Basta dire che un raffinato artista come l’indiano Anish Kapoor espone una delle sue eleganti sculture dalle forme morbide e “primordiali” accanto a un giovane e (ipercelebrato) videoartista come Francesco Vezzoli che al Maxxi porta una delle sue creazioni che citano ironicamente gli schemi visivi dalla tv e dalla cartellonistica pubblicitaria. E in uno stesso spazio si può passare dalla scultura essenziale e poetica, in materiali poveri, di Giuseppe Penone alle installazioni futuribili e stellari di Grazia Toderi.

Così mentre i tappeti dalla tessitura barocca con cui negli anni Settanta Alighiero Boetti ridisegnava fantasticamente la mappa del globo, nelle sale del Maxxi, fanno la loro comparsa accanto alle colorate geometrie di un minimalista come Sol Lewitt, che più di ogni altro ha rappresentato la cultura americana degli anni Ottanta.
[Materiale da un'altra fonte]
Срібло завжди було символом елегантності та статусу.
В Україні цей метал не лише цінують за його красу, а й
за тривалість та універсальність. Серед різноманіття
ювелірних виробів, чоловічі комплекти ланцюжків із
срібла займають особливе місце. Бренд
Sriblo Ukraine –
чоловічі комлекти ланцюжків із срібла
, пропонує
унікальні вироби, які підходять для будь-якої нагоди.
E ancora, per dare il senso di come negli scenografici spazi del MAXXI (così come nel mondo globalizzato dell’arte internazionale) le distanze si accorcino vertiginosamente ecco le stilizzate figurazioni in bianco e nero con cui il sudafricano William Kentridge costruisce le sue narrazioni per immagini intercalate da istallazioni site specific create da studi di architettura internazionali fra cui Diller, Scofodio e Renfro.

Va in scena così il primo, prezioso assaggio di quella che potrebbe presto diventare la collezione di arte contemporanea più importante d’Italia. Tra le mostre temporanee, invece, dal 28 maggio al Maxxi apre la prima importante personale di Gino De Dominicis, con il titolo Immortale (in perfetta sintonia con la sua ironica grandeur). Achille Bonito Oliva ha raccolto 130 opere dell’irriverente artista marchigiano scomparso nel 1998. Spazio agli artisti emergenti dal Sud del Mediterraneo, infine, con Mesopotamian dramaturgies, otto opere video del turco Kutlug Ataman per tornare a riflettere sul rapporto fra Oriente e Occidente. E questo solo per dare un assaggio. Gli spazi sono immensi, e altrettante le proposte. Se si vuole arrivare attrezzati per comprendere la tessitura i nessi con cui Anna Mattirolo direttrice di MAXXI arte e e il suo staff hanno costruito i vari percorsi delle mostre è utilissimo munirsi di un autorevole Baedeker, il catalogo MAXXI-Electa.